An organic layer (EML) is disposed on the first electrode (ANO) exposed by the opening (OP) of the bank layer (BNK). The organic layer (EML) is a layer in which electrons and holes are combined to emit light and it includes at least a light emitting layer. Additionally, the organic layer (EML) may include at least one selected from the group consisting of a hole injection layer, a hole transport layer, an electron transport layer, and an electron injection layer, and at least any one of them may be omitted. A second electrode (CAT) is disposed on the substrate (SUB1) where the organic layer (EML) is formed. The second electrode (CAT) is a cathode electrode and it may be made of magnesium (Mg), calcium (Ca), aluminum (Al), or silver (Ag), which have a low work function, or an alloy thereof. Accordingly, an organic light emitting device including a first electrode (ANO), an organic layer (EML), and a second electrode (CAT) is included. Although not shown, an encapsulation layer of an inorganic or organic film that encapsulates the underlying elements on top of the second electrode (CAT) may be further included. The organic light emitting display device of this exemplary embodiment has a front emission structure in which light is emitted in the direction of a second electrode (CAT) and the second electrode (CAT) is made thin to allow transmission of light.

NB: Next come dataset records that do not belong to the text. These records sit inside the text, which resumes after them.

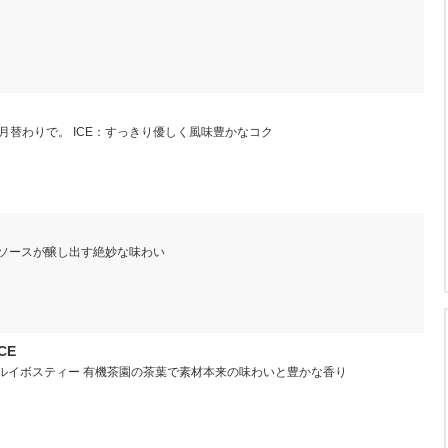
月替わりで。 ICE：すっきり優しく風味豊かなコク
ソースが醸し出す絶妙な味わい
CE
ンルイボスティー 有機茶園の茶葉で素材本来の味わいと豊かな香り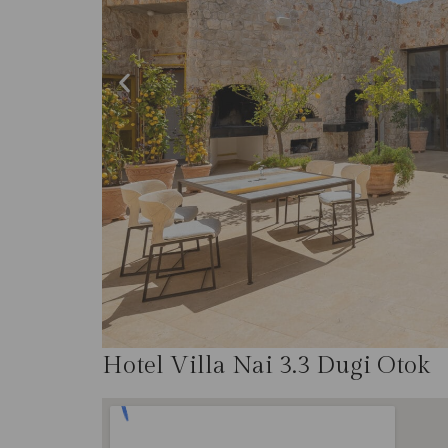
Hotel Villa Nai 3.3 Dugi Otok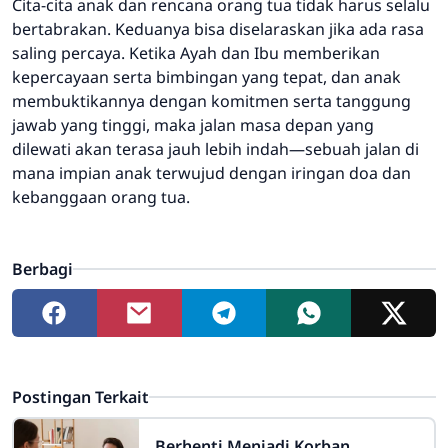
Cita-cita anak dan rencana orang tua tidak harus selalu
bertabrakan. Keduanya bisa diselaraskan jika ada rasa
saling percaya. Ketika Ayah dan Ibu memberikan
kepercayaan serta bimbingan yang tepat, dan anak
membuktikannya dengan komitmen serta tanggung
jawab yang tinggi, maka jalan masa depan yang
dilewati akan terasa jauh lebih indah—sebuah jalan di
mana impian anak terwujud dengan iringan doa dan
kebanggaan orang tua.
Berbagi
Postingan Terkait
Berhenti Menjadi Korban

The organic light emitting display device of FIG. 6 described above is an organic light emitting display device of a front light emitting structure in which light emitted from an organic layer is reflected by a first electrode and discharged toward a second electrode. The electrode of the present invention may include a conductive material, a polymer resin, and a dopant having a work function of at least 5.0 eV, and for example, an electrode with high reflectance and work function may be provided by including a metal particle having a reflectance of at least 80%, a polymer resin, and a dopant having a work function of at least 5.0 eV. Therefore, the electrode of the present invention has an advantage in that it can provide an electrode of a single layer structure by forming the first electrode of an organic light emitting display device with the front light emitting structure. Accordingly, the organic light emitting display device of the present invention has advantages in that the process is easy because the electrode can be formed by a single coating process, manufacturing cost can be reduced by replacing indium, and short defect can be prevented.

Meanwhile, unlike in FIG. 6, FIG. 7 may be an organic light emitting display device of a rear light emitting or double-sided light emitting structure. The explanation on the same configuration as that of FIG. 6 will be briefly made and those with different configurations will be described herein below.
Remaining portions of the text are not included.